=== Materials provided ===
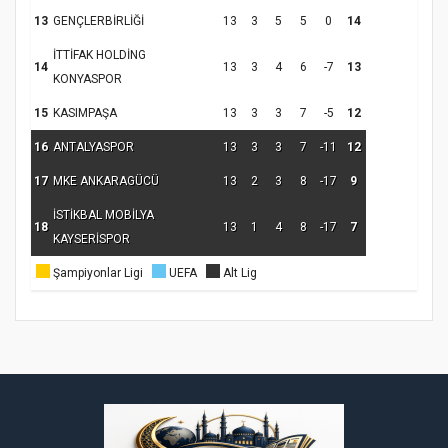
13
GENÇLERBİRLİĞİ
13
3
5
5
0
14
İTTİFAK HOLDİNG
14
13
3
4
6
-7
13
Samsun Atakum’da Ayasofya Camii
KONYASPOR
Etkinliği
Türkiye’de insanlar dinle bağlarını
15
KASIMPAŞA
13
3
3
7
-5
12
koparıyor mu?
16
ANTALYASPOR
13
3
3
7
-11
12
17
MKE ANKARAGÜCÜ
13
2
3
8
-17
9
İSTİKBAL MOBİLYA
18
13
1
4
8
-17
7
KAYSERİSPOR
Şampiyonlar Ligi
UEFA
Alt Lig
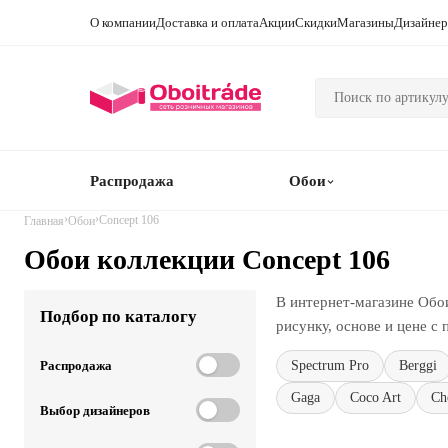
О компании
Доставка и оплата
Акции
Скидки
Магазины
Дизайне
Распродажа
Обои
›
›
Concept 106
Главная
Обои
Обои коллекции Concept 106
В интернет-магазине Обои
Подбор по каталогу
рисунку, основе и цене с
Распродажа
Spectrum Pro
Berggi
Gaga
Coco Art
Ch
Выбор дизайнеров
===
- What is being asked: Once you have identified the lines above that contain "Concept", copy each of them.

- Completed task:
Concept 106
Обои коллекции Concept 106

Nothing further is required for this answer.